Levon Bağış, 'Obur' köşesinde bu hafta yeni torba yasayla enerji yatırımlarına kurban gitme tehlikesiyle karşı karşıya olan 'medeniyetin başlangıcı' zeytini yazdı.
LEVON BAĞIŞ
“… Yani, öylesine ciddiye alacaksın ki yaşamayı,
yetmişinde bile,
mesela, zeytin dikeceksin
hem de öyle çocuklara falan kalır diye değil,
ölmekten korktuğun halde ölüme inanmadığın için,
yaşamak yani ağır bastığından…”
Nazım Hikmet
Dünyanın en eski alfabelerindeki harfler, pek çok tarımsal iz taşır. ‘Alfa’ öküzü, ‘beta’ evi, ‘gama’ deveyi, ‘zeta’ ise zeytini simgeliyordu. Yani, medeniyeti kurmaya başladığımızdan beri hayatımızın içinde zeytin.
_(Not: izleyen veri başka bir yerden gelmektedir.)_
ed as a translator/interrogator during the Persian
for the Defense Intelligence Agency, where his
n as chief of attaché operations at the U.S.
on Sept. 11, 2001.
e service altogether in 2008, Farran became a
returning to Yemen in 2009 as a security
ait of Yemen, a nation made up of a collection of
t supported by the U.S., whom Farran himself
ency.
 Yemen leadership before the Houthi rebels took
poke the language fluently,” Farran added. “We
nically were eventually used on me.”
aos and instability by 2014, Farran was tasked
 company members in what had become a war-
Yaşadığımız gezegende kadim zamanlardan beri var olan zeytin ağacı, M.Ö. 4000’lerde Anadolu, Doğu Akdeniz ve Güney Ön Asya’da ehlileştirilmiş. Adana, Gaziantep’ten başlayıp Suriye, Lübnan ve İsrail’e ulaşan bir mucize...
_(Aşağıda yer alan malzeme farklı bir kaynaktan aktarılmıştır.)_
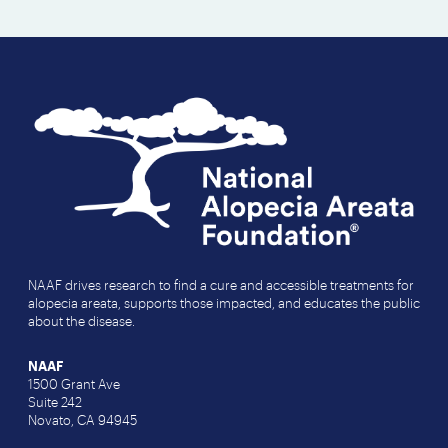
NAAF drives research to find a cure and accessible treatments for
alopecia areata, supports those impacted, and educates the public
about the disease.
NAAF
1500 Grant Ave
Suite 242
Novato, CA 94945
Anadolu’da ve Doğu Akdeniz’de binlerce yıllık zeytin ağaçları görmek mümkün. Kudüs’te, İsa Mesih’in tutuklandığı ‘Getsamani’ bahçesinde bu olaya şahit olmuş, 2000 yaşın üzerindeki bazı zeytin ağaçları hâlâ ayakta.
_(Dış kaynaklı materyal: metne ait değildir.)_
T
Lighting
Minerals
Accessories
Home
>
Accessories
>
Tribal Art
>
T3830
Uzun yıllar ayakta kalarak neredeyse heykeli andıran görüntüler alan bu ağaçlara neden “ölmez ağaç” dendiğini anlayabiliyoruz bu ağaçları düşündükçe. Anadolu’da, yetişmesi de uzun süren zeytin ağacı için derler ki, “Oğlun için asma dik, torunun için zeytin.”
Anadolu’yu Anadolu yapan en kadim unsurlardan olan zeytinden söz edildiğinde herkesin aklına Ege kıyıları gelse de, Hakkâri Yüksekova’dan Hatay’a kadar, tüm Anadolu’da 70’ten fazla zeytin cinsi yetişir. Maraş’ın 40 kilometre uzağında bulunan eski bir Ermeni yerleşiminin adı neden ‘Zeytun’ olsun ki zaten, orada bu ağaç yetişmese?
Bugünlerde, her zamanki ufak (aslında meblağ olarak gayet büyük) hesaplar nedeniyle, Anadolu’nun bin yıllardır yetiştirdiği, sofrasında yer verdiği, yağını çıkardığı bu mucizeyi de kaybetmek tehlikesiyle karşı karşıyayız.
Bugüne kadar zeytinlikleri koruyan en önemli dayanak, 3573 sayılı, zeytinliklerin üç kilometre yakınına zeytinyağı imalathanesi dışında herhangi bir tesisin yapımını engelleyen kanun maddesiydi. 2006 yılından beri sürekli olarak torba yasalara sokulan maddelerle, bu kanun değiştirilmeye çalışılıyor. Son torba yasadaki maden yasasına dahil edilen ve 25 dönümden küçük arazilerin zeytinlik olarak anılmamasını öngören düzenleme, zeytinciliği öldürecek nitelikte. Çünkü memleketteki zeytinliklerin ortalama büyüklüğü 10 dönüm. Bu, pek çok zeytinliğin maden ya da diğer enerji yatırımları için kullanılabileceği anlamına geliyor. Şimdiden maden işletme ruhsatı almış olan pek çok girişimci, bu yasanın çıkmasını bekliyor ki, binlerce yıldır yaşayan ağaçları söküp, yerlerine, haritada delik gibi görünecek madenler yapabilsinler.
İşin daha da ironik yanı, ne zaman bir torba yasa çıksa, iktidar partisinden birilerinin defalarca bu işe soyunması. Yani bu yasa bugün durdurulsa bile, yarın yine karşımıza çıkacak. Kutsal kitaplarda adı geçen orucu açacak kadar kutsal sayılan bir ağaca böyle gözü dönmüşçesine saldırılmasını insanın aklı almıyor.
Sadece kadim bir bitkiyi değil, Anadolu kültürünü de korumak için zeytinlerimize sahip çıkmalıyız. Sadece bitkiyi, o bitkinin en güzel ürünü olan zeytinyağını da korumamız gerekiyor. Kültürümüzün temel direkleri, o zeytinyağlı yemeklerde.
Hem zaten, tabağın içine üst üste dizilmiş iri dolmaların dibine sızmış yemyeşil zeytinyağının görüntüsü kadar iştah açıcı kaç şey var ki hayatta? Onu da koruyamayacak mıyız yani?